What I found interesting this time

by: Artur Dziedziczak

February 18, 2024

“HexChat 2.16.2, The Final Release,” n.d. https://hexchat.github.io/news/2.16.2.html

Looks like maintainer of HexChat did the final release.
I’m too young to actually remember IRC. I know that people still use it, but because of other communication tools which are simple to connect to, it’s not so popular anymore.
I tried HexChat a couple of years ago and the number of plugins and customizations you could make to it was just insane.
It was a great project. Maybe some community will for it. Will see.

“Automated Unit Test Improvement Using Large Language Models at Meta,” n.d. https://arxiv.org/pdf/2402.09171.pdf

Meta aka Facebook made some research on LLMs and unit tests generation. It’s a pretty good paper, but I also found some issues with the numbers.
I’m not a scientist, but there is something fishy about the numbers and claims of the paper.
It’s written that a "clear a set of filters that assure measurable improvement over the original test suite, thereby eliminating problems due to LLM hallucination".
When you read what those filters are, you find out that there are tree different filters. First, one checks if the code builds. The second test checks if generated code passes assertion and runs the suite 5 times to remove flaky tests. Third test check if the generated test improves coverage percentage.
With all of this in mind, I would like to ask how these filters remove hallucinated code? From what I read, it only reduces the changes of hallucinated code going for code review.
This is actually also later written in the summarization of numbers. Meta evaluated these LLMs tools on different products and the results are generally good.
First for 42 tests, 4 were rejected and 2 were withdrawn. Reasons for that were that tests were generated for trivial method, had multiple responsibilities or failed to include test case. So, the third one is hallucination? I would say so.
Next there is another study on 280 diffs. 64 were rejected, 61 had no review and 11 were withdrawn, but it’s not mentioned why 64 were rejected. If it’s same as for 42 I expect it was due to hallucination which Meta LLMs do not remove but limit to some extent.
Ok, no more criticism! I actually like when companies publish studies like this. It’s a good and healthy way to commit to the global scientific community. Good work Meta!
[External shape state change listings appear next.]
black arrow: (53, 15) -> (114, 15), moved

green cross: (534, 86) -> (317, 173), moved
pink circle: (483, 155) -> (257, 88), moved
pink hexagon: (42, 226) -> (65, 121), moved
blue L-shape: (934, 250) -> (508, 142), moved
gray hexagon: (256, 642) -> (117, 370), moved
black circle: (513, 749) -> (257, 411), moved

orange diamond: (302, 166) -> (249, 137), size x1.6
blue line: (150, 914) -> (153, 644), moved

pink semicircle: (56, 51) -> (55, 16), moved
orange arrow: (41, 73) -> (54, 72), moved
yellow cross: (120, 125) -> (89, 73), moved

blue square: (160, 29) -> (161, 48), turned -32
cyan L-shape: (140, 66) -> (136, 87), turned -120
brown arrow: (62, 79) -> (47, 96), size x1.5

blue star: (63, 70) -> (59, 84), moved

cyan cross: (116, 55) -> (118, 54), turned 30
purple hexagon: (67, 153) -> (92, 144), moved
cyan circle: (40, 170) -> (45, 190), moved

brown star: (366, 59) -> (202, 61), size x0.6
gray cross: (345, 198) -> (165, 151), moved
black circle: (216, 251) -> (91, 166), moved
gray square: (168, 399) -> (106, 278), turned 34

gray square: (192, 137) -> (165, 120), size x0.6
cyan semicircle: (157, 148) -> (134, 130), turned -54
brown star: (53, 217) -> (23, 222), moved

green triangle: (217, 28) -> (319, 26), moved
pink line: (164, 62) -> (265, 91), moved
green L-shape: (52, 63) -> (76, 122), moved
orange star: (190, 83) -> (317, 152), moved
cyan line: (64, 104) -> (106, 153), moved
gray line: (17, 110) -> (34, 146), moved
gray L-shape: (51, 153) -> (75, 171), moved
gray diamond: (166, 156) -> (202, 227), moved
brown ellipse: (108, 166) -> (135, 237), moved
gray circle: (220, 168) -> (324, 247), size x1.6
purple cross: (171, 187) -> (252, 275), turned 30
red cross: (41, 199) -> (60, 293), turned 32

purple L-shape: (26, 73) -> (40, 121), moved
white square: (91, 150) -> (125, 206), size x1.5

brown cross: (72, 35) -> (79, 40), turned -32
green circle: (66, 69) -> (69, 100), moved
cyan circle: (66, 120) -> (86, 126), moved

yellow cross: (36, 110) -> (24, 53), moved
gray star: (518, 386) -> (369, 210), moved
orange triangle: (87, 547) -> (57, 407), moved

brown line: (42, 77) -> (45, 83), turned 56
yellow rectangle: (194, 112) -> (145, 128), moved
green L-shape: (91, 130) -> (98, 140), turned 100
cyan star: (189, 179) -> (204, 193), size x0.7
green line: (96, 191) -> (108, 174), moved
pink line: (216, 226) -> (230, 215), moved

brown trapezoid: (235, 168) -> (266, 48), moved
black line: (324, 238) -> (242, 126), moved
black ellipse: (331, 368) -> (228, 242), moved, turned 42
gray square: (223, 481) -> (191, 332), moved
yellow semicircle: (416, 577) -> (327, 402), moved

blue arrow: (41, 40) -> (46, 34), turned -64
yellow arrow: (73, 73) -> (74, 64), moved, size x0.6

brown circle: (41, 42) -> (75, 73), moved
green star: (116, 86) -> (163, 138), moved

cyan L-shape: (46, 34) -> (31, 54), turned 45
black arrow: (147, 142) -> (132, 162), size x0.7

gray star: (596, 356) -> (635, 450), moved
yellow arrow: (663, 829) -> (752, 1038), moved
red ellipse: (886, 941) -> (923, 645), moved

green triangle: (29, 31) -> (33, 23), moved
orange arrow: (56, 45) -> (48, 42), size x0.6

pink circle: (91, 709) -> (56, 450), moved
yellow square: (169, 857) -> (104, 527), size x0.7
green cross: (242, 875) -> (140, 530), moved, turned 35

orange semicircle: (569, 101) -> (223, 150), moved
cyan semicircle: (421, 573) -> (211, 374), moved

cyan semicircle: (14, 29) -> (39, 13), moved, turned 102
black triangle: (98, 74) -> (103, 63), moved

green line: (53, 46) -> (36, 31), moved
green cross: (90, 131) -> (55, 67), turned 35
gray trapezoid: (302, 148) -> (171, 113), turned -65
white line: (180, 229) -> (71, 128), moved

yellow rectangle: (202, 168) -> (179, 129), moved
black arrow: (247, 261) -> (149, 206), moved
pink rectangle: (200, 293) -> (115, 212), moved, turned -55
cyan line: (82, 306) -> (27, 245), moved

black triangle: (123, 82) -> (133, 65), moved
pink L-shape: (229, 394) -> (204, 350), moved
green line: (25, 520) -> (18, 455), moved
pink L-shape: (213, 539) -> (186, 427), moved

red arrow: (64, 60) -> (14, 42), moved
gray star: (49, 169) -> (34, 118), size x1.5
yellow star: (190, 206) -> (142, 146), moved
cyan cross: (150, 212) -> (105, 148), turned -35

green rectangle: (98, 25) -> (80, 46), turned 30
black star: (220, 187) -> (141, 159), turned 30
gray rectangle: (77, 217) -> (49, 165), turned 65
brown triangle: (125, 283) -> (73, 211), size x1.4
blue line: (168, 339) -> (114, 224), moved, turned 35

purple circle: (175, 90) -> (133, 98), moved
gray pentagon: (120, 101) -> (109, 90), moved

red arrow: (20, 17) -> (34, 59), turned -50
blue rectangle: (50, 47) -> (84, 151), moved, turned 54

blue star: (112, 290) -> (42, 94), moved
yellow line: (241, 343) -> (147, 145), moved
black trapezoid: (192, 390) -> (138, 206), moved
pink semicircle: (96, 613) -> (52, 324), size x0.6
“Making My Bookshelves Clickable,” n.d. https://jamesg.blog/2024/02/14/clickable-bookshelves/

Someone created a clickable bookshelf with SVG polygons, Grounding DINO, Segment Anything Model(SAM) and GPT-4.
I think this part where GPT-4 was involved was not necessary. It was used as an OCR API and there are already algorithms and models which allow making OCR really reliably.
It’s still an amazing project. Good stuff!

“The Decline of Usability: Revisited In Which We Once More Delve into the World of User Interface Design.,” n.d. https://www.datagubbe.se/usab2/

Interesting rant about usability issues in current UI.
It’s a good read. I learned from it about:
"Skeuomorph" - it’s a derivative object that retains ornamental design cues from structures that were necessary in the original (Wikipedia).
"Fitt’s law" - a predictive model of human movement used in human-computer interaction and ergonomics.
In the post, authors compares some UIs and rants how bad they are now. What I would like to do now is to argue about current changes and its direction.
The first rant is about “colorful icons”. I disagree with the statements he makes. Colorful icons are for sure a good usability fit. Sadly, they break immersion within the app. Many colors all around are difficult to combine within some brand app.
Let’s imagine Spotify. You cannot put the "play" icon green and "stop" icon red within the Spotify UI, just because it would look like bad. I think nowadays there is a blurred line between usability and design that sometimes is crossed by designers to make something that looks good. It’s not the best way, but it’s a tradeoff they need to do.
The second rant is about how good old UIs were. To back up this claim, author shows some old IRC client and mentions beauty and usability features of colorful icons of buttons. Next he mentions that nowadays "Slack" has these blend, dull icons which are not distinguishable. The design of them is also ambiguous. It’s not clear what those buttons do.
Well, I looked at your IRC app and I can tell you that I have no clue what your buttons are doing either.
I think the author here do not fully grasp the idea behind icon buttons that evolved from old times. New icons should have tooltips or labels and when the screen gets smaller only icon persist. I, personally, think this is the best compromise between usability and design freedom. Your users will find a way to use your program. Just give them a bit of time, and they will click thought app and remember the steps to achieve expected results.
I’ll finish this quick note with a claim made by the author followed by my comment.
"All the while I’m thinking: If modern application design is so great, why does everyone feel the need to change it all the time? " - and my answer to it is: Because we are fucking grumpy apes that will always complain. The older we get, the more grumpy we are and the more sick of changes we get. Grab a glass of whiskey or some good quality orange juice and enjoy the ride!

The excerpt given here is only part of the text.